You're probably wondering why I'm talking about nails, since there can't be a more bimbotic topic for a person to ever blog about. Well for one, my nails depict my mood, my thoughts, my emotions. Right now, or perhaps I should say that it has been for quite some time already, they're all in a jumbled mess, thus I can't seem to pick out a shade to paint my nails because that attraction to a certain colour just isn't there. My love for polishes is still there, as after seeing the swatches for the OPI Holland collection, I pretty much noted down all the shades under my to-buy list. Same goes for the CG Magnetix collection and Essie Navigate Her collection. It's just that... I don't feel a connection to any colour anymore. I agree that they are pretty but none of them can define me at this moment. Sorry to add in this minor point which is absolutely bimbotic but it is a necessity to throw it in at this very moment, this is why I need more polishes!!!

I haven't counted my polish bottles for a very long time. Much less cleaned them – world's most arduous task is to clean every single freaking bottle in my nail lacquer collection! The last time I counted with one of my cousins, the number was 83. I think it should be more than 120 now.. since my big aunt just bought for me 23 bottles? Love her so much for it!

I just want back my fetish for my polishes. I want to get excited when it comes to painting my nails. I want to anticipate painting my nails, be it with a new shade or my favourite shade.

I guess this is all happening because my mind is all messed up. I can't seem to figure out what it wants, or to be specific, what I want. I suppose I should spend more time with myself. I remember how I used to always paint pinks and creams and all the other pastel colours, because they were considered to be "safer" choices and that I could pull them off the best. Then somehow I decided to try this particular blue shimmer one day.. I admit that it wasn't a shade that was suitable for me. I remember how everyone exclaimed at it and at my boldness. I remember how Jansen picked up my hand and examined my nails closely and carefully, then he said "Why didn't you paint a pink shade? I think that it would suit you better." FYI, I was wearing a white dress that night and hence my blue nails clashed with my attire. I answered him, "I just wanna try something new, something different, something out of the blue."
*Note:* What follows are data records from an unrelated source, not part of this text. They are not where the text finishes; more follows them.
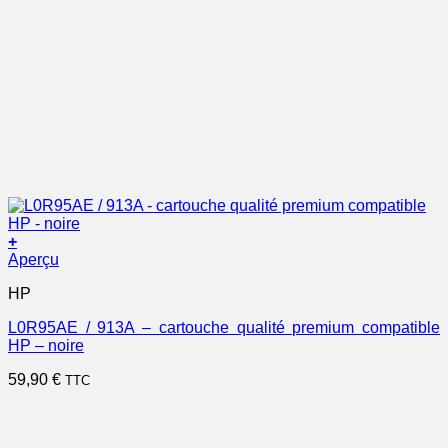
+
Aperçu
HP
L0R95AE / 913A – cartouche qualité premium compatible
HP – noire
59,90
€
TTC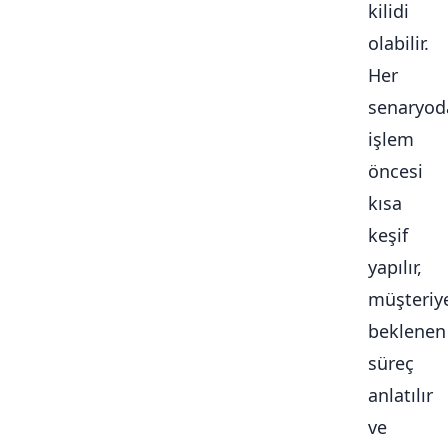
kilidi
olabilir.
Her
senaryod
işlem
öncesi
kısa
keşif
yapılır,
müşteriy
beklenen
süreç
anlatılır
ve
That night I could have worn something other than that white dress I guess, since anyone with proper fashion logic can tell that it is a total mismatch. However, I just had that crazy idea and wanted so badly to go ahead with it. I was tired of being who people perceived me to be, ie. the pretty girl in the pretty white dress. I wanted something different, I wanted to tell people that I'm different. I'm odd, but it makes me unique. And what better way to show it than to stick to my decision of wearing a white dress albeit I had striking blue nails on. It couldn't have defined my thoughts any better than words.

"You can force me to be whom you wish to perceive me as, however you cannot change who I truly am."


I am tired. Tired of things which I cannot speak of. This seem to be like a battle that has no foreseeable ending, a war without an end. Nonetheless I'm often told, with hope and faith in my heart, miracles will happen. I have no wish for a definite certain miracle, all I ask for is a miracle.

Remember, you can do so much better than this. Your journey doesn't end here, so don't let it end here.